И они наступили. Но здесь я вынужден наступить себе на горло, а то вдруг ненароком увлекусь и увязну в новом рассказе.
Итак, карьера тритонии была стремительной и ослепительной. А как же остальные герои этого рассказа?
Спасибо, все в порядке.
Арзамасов по-прежнему кормит страну дарами моря. Он руководит производством на большом плавучем заводе и по многу месяцев работает в океане. Раз в несколько лет, поднакопив отпуска, Арзамасов едет куда-нибудь отдыхать и, проезжая столицу, порой останавливается у меня, ходит в театры. Мы вспоминаем, как славно работалось на Путятине в юные годы нашей морской биологии. Теперь наши коллеги уже не просятся на постой к рыбакам: во Владивостоке работает академический Институт биологии моря, у института имеется сеть хорошо оборудованных морских станций. И все же… «Ах, флора там все та же, да фауна не та», как сказано одним поэтом.

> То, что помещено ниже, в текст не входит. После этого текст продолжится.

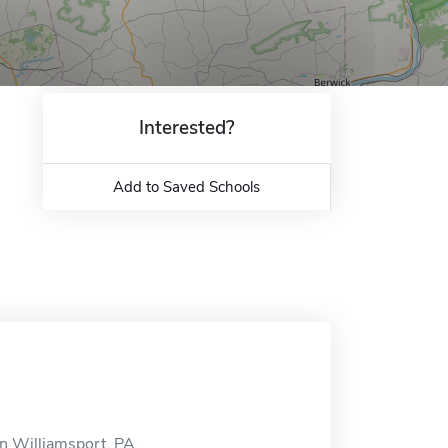
Interested?
Add to Saved Schools
in Williamsport, PA.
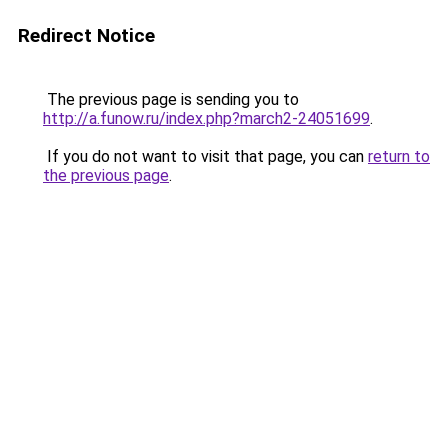
Redirect Notice
The previous page is sending you to
http://a.funow.ru/index.php?march2-24051699
.
If you do not want to visit that page, you can
return to
the previous page
.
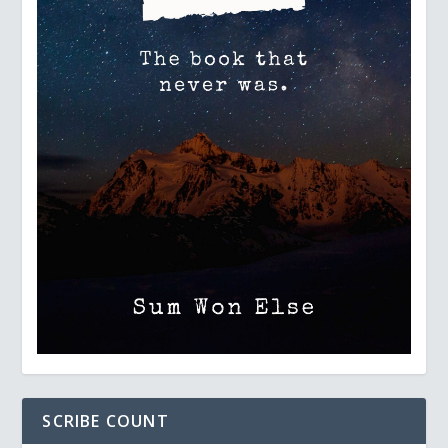
SCRIBE COUNT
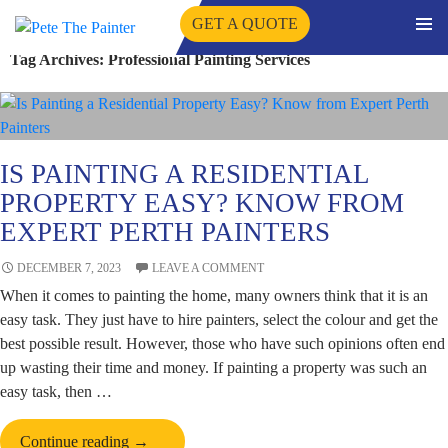
GET A QUOTE
PRIMA
Tag Archives: Professional Painting Services
SKIP
MENU
TO
CONTENT
IS PAINTING A RESIDENTIAL
PROPERTY EASY? KNOW FROM
EXPERT PERTH PAINTERS
DECEMBER 7, 2023
LEAVE A COMMENT
When it comes to painting the home, many owners think that it is an
easy task. They just have to hire painters, select the colour and get the
best possible result. However, those who have such opinions often end
up wasting their time and money. If painting a property was such an
easy task, then …
Is
Continue reading
→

Борис Николаевич заведует лабораторией в Пущинском биологическом центре Академии наук. Лаборатория выдала и выдает немало отличной продукции, но сам Борис поостыл в своем увлечении нейронами и занят вопросами планирования в новой важной области — в проблеме сохранения генофонда нашей планеты.

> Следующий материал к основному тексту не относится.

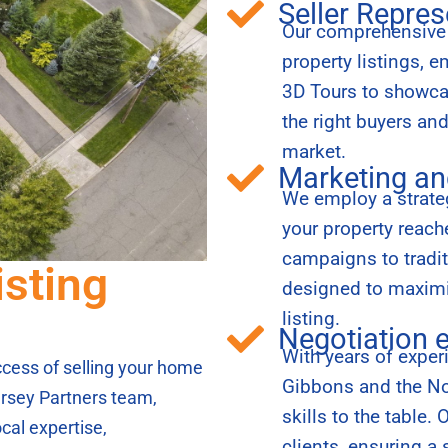
Seller Repres
Our comprehensive s
property listings, 
3D Tours to showcas
the right buyers an
market.
Marketing an
We employ a strateg
your property reac
campaigns to tradi
isting
designed to maximiz
listing.
Negotiation 
With years of exper
success of selling your home
Gibbons and the Nor
rsey Partners team,
skills to the table.
cal expertise,
clients, ensuring a 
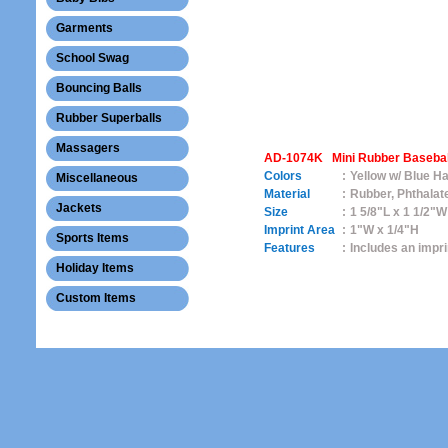
Garments
School Swag
Bouncing Balls
Rubber Superballs
Massagers
AD-1074K Mini Rubber Baseball
Colors
:
Yellow w/ Blue Ha
Miscellaneous
Material
:
Rubber, Phthalat
Jackets
Size
:
1 5/8"L x 1 1/2"W
Imprint Area
:
1"W x 1/4"H
Sports Items
Features
:
Includes an impr
Holiday Items
Custom Items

Игорь Викторович давно уже покинул Ригу и перебрался к Борису. Он теперь один из ветеранов лаборатории и всего Института биофизики. Вопреки своему инженерному прошлому, он стал отменным биологом-полевиком и неутомимо ездит в зоологические экспедиции. У него живет тушканчик.
Со мной тоже все хорошо. Я пытаюсь работать в той новой области науки о мозге, которая возникла благодаря нашей тритонии, и поэтому все еще предан нейронам моллюсков. Выходит, я был прав, когда еще двадцать лет назад назвал себя консерватором.
Как видите, с нами не случилось ничего примечательного. И слава богу! Зато тритония — о-го-го! Но про это я уже рассказал.